Pourtant, en faisant ce travail, on s’est aperçu que les agences de l’État ne prenaient en compte les molécules qu’une par une. C’est-à-dire que « l’effet cocktail » sur la santé humaine n’est pas pris en compte. C’est une faille énorme de méthodologie.
Récemment, comme notre association a grossi, on a pu financer une étude sur l’impact de cette pollution sur les enfants. On a fait tester les cheveux et urines de 72 enfants – en bonne santé – sur le territoire. Et les résultats sont inquiétants. Tous les enfants ont 45 molécules dans les cheveux et 12 dans les urines. Notamment des molécules interdites depuis des décennies. Mais même une fois interdite, leur présence ne disparaît pas et la contamination perdure. Et dans ce contexte-là, on veut réintroduire un néonicotinoïde interdit depuis 2018 et s’attaquer aux scientifiques via l’Anses… C’est totalement aberrant !
Que ressentez-vous à l’approche du vote ?
Du dégoût. De l’indignation. Comment, en 2025, on peut concevoir une telle loi ? Laurent Duplomb est un ancien cadre de la FNSEA et il priorise les intérêts économiques à la santé publique. Cette loi contient des régressions sanitaires et environnementales majeures, pour favoriser la production et l’exportation de produits agricoles. Or, de multitudes de recherches le montrent, l’environnement est un déterminant de la santé publique. C’est cela qui devrait primer.
Comment comptez-vous continuer à vous battre ?
La mobilisation contre la loi Duplomb est très large.
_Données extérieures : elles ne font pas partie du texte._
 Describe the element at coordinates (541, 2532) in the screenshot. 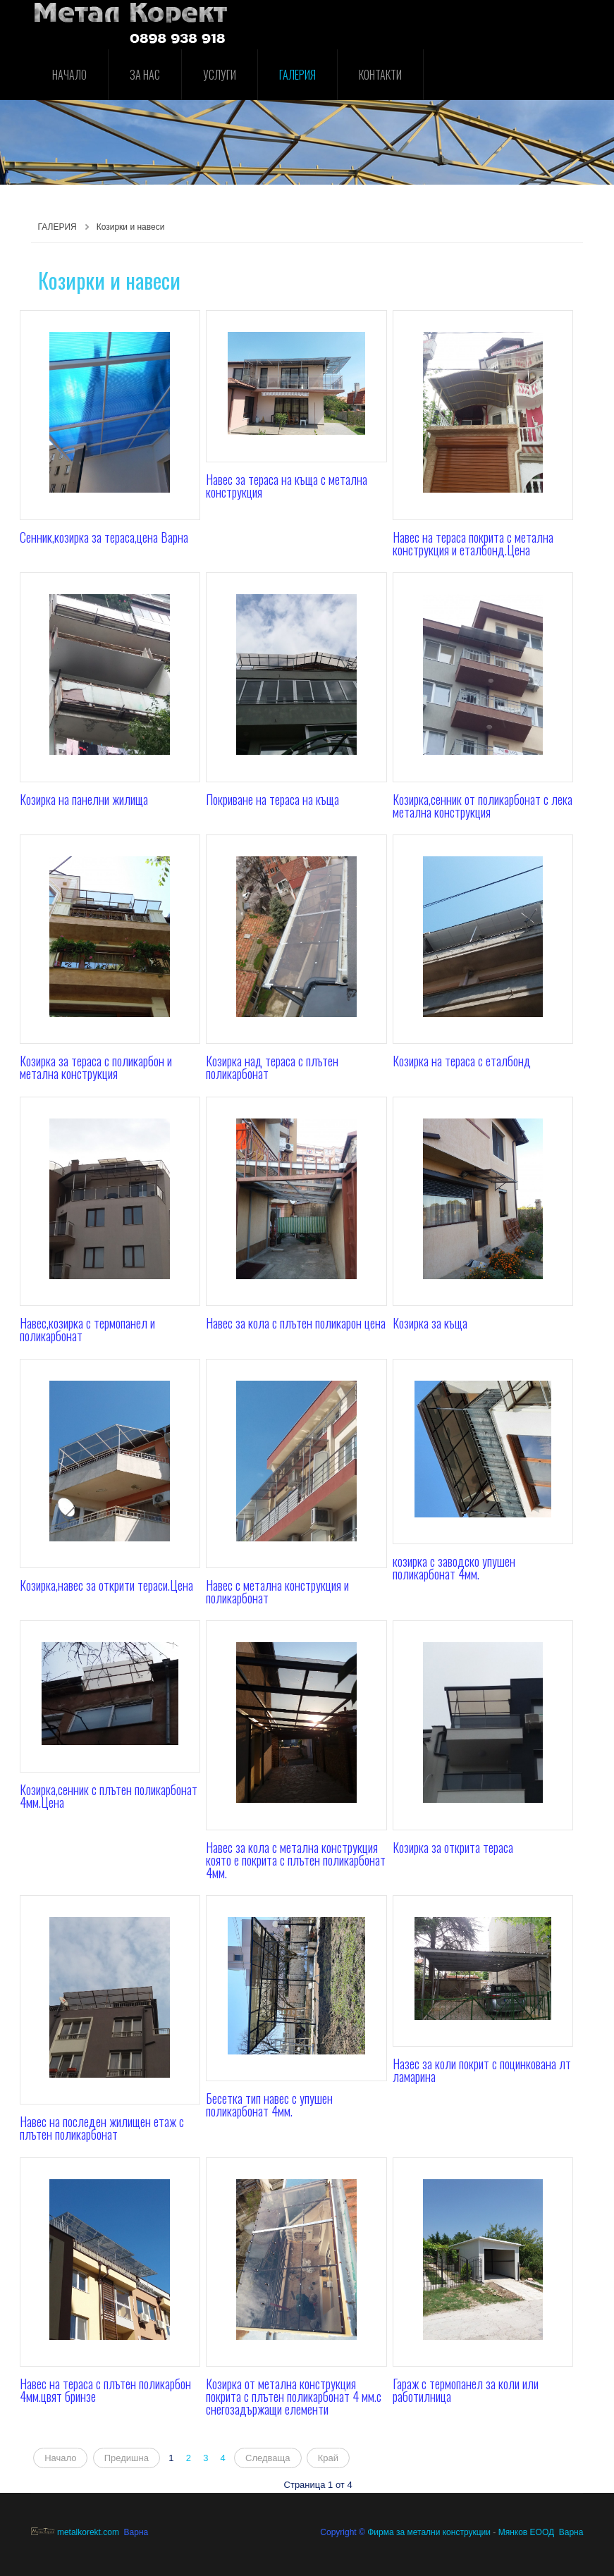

Elle regroupe des gens très différents – et pas que des militants. Des chercheurs, des médecins, des victimes de pesticides, des ONG, etc. Donc dès demain (mardi 8 juillet, N.D.L.R.), il y a une grosse manifestation. De notre côté, on tiendra une conférence de presse avec Médecins du monde, Alerte des Médecins sur les pesticides, Cancer Colère pour alerter sur les enjeux de santé publique autour de cette loi. Ce week-end, on a envoyé des mails à beaucoup de députés du bloc central, ceux qu’on a ciblés comme étant « indécis » pour essayer de les convaincre de rejeter ce texte.
Vous croyez au rejet du texte ?
Je l’espère, mais je ne suis pas confiant. Mais comptez sur nous, on continuera de se battre. Jusqu’au bout. On ne lâchera pas.